Work required
Report how many lines in the records below contain the word "погашения". Nothing else belongs in the answer.

::::::::

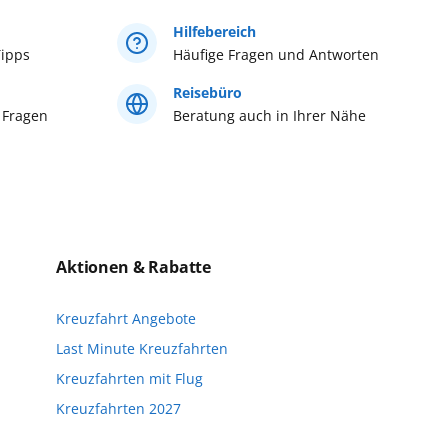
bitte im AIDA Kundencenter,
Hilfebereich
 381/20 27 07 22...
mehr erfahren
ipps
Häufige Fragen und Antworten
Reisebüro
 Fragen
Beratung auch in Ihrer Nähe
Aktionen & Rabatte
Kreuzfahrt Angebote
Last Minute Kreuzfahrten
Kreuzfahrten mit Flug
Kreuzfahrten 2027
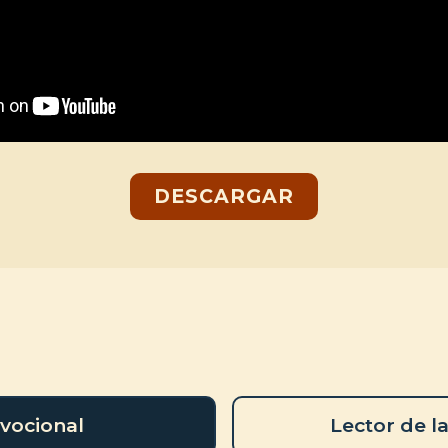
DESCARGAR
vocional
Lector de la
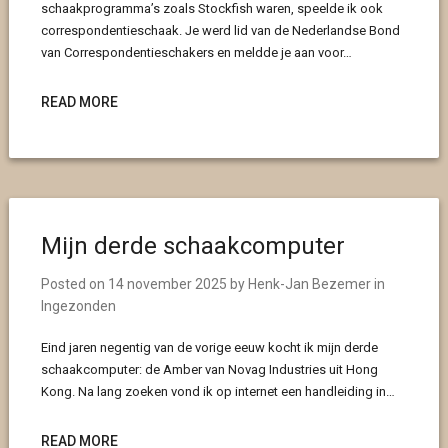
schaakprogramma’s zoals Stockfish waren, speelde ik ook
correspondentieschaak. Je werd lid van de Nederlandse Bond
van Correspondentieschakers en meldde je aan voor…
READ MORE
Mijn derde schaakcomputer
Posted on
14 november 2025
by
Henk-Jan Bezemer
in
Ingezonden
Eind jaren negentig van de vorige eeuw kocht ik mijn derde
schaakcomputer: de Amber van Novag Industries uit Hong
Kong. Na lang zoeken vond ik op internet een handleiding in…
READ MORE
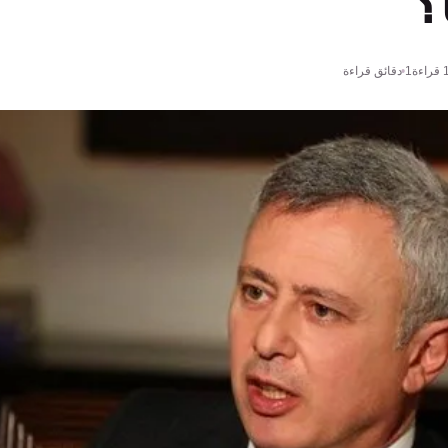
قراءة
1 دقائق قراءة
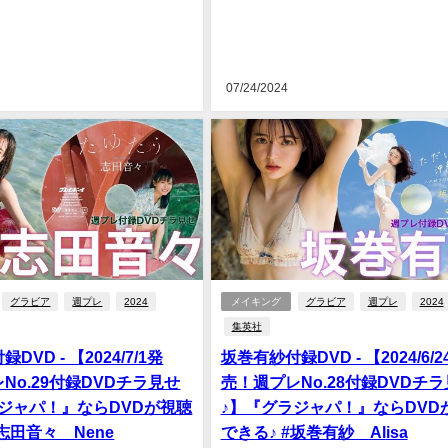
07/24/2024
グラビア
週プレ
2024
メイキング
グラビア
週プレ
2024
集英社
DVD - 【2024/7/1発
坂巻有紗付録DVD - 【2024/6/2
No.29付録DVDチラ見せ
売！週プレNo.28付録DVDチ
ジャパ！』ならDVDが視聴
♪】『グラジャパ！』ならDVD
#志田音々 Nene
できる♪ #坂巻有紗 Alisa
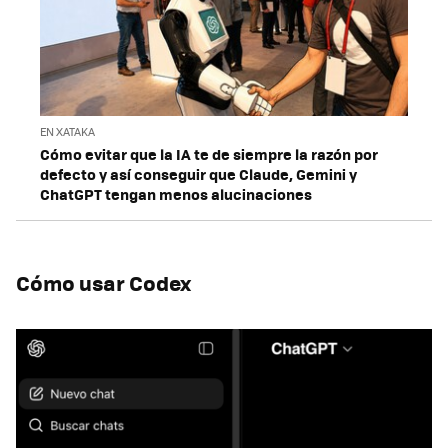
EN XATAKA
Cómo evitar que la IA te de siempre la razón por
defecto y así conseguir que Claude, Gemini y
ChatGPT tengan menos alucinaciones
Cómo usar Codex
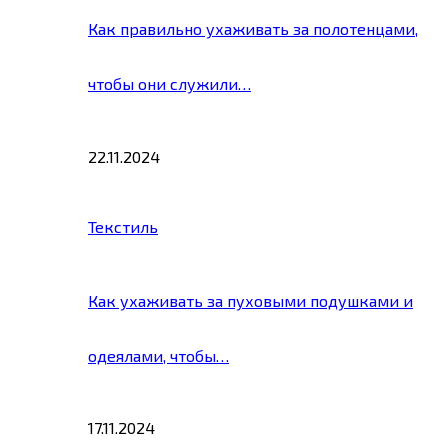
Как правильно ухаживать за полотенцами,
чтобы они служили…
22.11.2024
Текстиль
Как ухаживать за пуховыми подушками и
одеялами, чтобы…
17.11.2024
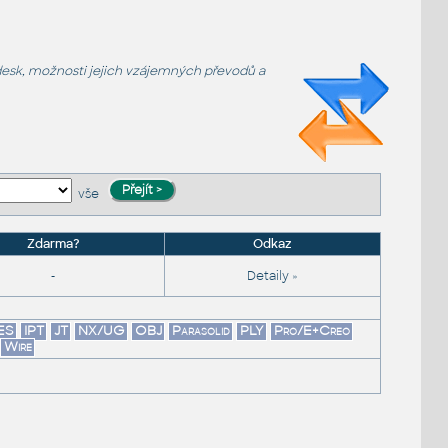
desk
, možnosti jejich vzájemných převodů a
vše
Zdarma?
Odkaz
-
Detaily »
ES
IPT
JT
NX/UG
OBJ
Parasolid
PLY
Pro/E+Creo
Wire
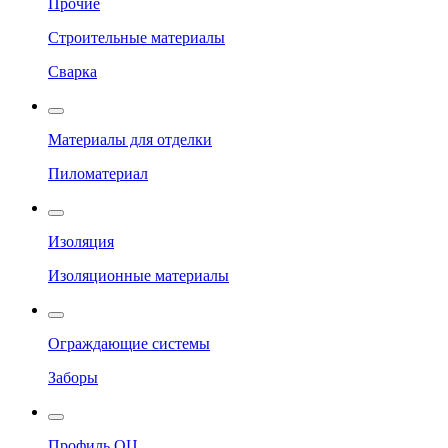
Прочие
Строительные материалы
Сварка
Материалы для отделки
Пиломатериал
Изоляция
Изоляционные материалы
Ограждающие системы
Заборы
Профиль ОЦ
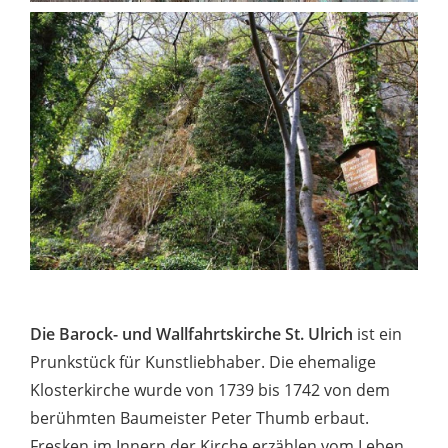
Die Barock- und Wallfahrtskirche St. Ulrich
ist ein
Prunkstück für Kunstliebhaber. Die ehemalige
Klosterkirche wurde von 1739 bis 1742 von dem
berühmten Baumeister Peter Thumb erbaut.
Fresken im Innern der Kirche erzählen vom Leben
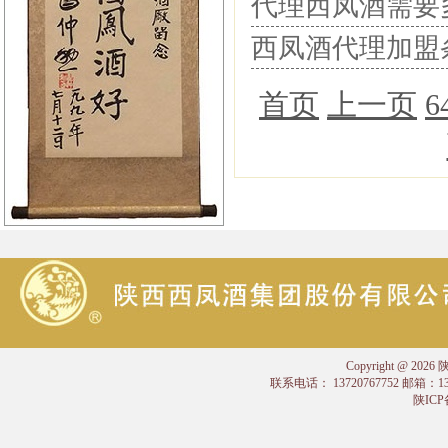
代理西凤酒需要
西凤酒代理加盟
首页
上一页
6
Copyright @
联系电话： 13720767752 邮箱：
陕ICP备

::::::::

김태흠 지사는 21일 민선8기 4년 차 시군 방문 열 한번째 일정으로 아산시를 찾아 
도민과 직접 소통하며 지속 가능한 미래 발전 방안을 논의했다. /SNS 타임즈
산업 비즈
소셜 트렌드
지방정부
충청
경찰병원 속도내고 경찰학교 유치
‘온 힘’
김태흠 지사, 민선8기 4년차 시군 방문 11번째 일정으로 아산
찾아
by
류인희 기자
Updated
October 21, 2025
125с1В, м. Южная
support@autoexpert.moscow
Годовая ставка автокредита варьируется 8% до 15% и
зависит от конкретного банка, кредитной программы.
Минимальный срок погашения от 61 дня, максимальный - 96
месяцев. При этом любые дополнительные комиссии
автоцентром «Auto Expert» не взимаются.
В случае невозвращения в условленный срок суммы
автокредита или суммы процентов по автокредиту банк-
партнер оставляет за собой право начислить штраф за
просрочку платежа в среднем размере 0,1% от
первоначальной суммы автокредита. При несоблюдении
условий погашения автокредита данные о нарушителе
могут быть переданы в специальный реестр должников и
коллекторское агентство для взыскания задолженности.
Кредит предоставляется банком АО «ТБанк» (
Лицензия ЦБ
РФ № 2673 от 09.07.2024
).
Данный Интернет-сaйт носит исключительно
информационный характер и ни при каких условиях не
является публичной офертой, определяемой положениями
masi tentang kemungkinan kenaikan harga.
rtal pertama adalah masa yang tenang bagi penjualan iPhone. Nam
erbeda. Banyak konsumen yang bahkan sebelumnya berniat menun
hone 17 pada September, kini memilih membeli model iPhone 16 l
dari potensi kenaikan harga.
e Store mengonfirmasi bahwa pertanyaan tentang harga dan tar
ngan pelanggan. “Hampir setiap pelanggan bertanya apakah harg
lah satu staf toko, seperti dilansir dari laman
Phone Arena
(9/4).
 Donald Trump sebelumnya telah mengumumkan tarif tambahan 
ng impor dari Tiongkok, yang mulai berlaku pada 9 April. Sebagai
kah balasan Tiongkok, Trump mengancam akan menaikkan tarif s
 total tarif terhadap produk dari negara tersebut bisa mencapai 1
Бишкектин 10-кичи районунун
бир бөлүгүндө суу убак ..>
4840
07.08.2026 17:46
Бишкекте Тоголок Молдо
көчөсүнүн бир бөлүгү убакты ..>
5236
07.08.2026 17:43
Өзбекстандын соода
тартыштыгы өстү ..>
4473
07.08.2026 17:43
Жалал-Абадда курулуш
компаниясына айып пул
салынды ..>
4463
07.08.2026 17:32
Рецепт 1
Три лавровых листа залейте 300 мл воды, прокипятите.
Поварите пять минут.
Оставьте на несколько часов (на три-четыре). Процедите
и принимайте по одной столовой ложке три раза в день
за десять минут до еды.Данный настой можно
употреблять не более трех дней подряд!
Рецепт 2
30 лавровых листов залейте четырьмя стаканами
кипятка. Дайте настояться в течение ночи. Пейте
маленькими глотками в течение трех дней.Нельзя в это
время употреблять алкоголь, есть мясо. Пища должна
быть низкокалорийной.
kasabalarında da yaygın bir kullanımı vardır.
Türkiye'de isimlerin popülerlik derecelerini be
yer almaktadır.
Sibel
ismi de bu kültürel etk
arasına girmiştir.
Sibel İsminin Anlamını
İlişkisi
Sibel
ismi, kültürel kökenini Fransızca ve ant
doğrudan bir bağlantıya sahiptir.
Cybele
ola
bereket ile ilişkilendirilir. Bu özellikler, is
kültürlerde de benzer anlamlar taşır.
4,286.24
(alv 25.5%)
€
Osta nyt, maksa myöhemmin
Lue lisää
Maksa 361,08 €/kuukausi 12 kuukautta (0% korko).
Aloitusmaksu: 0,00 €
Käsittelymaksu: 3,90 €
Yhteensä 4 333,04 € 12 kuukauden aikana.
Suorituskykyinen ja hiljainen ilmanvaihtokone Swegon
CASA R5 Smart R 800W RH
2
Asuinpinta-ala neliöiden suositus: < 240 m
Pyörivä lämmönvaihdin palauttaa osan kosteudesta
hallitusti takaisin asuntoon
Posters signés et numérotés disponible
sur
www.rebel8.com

::::::::

Reply to the exercise
2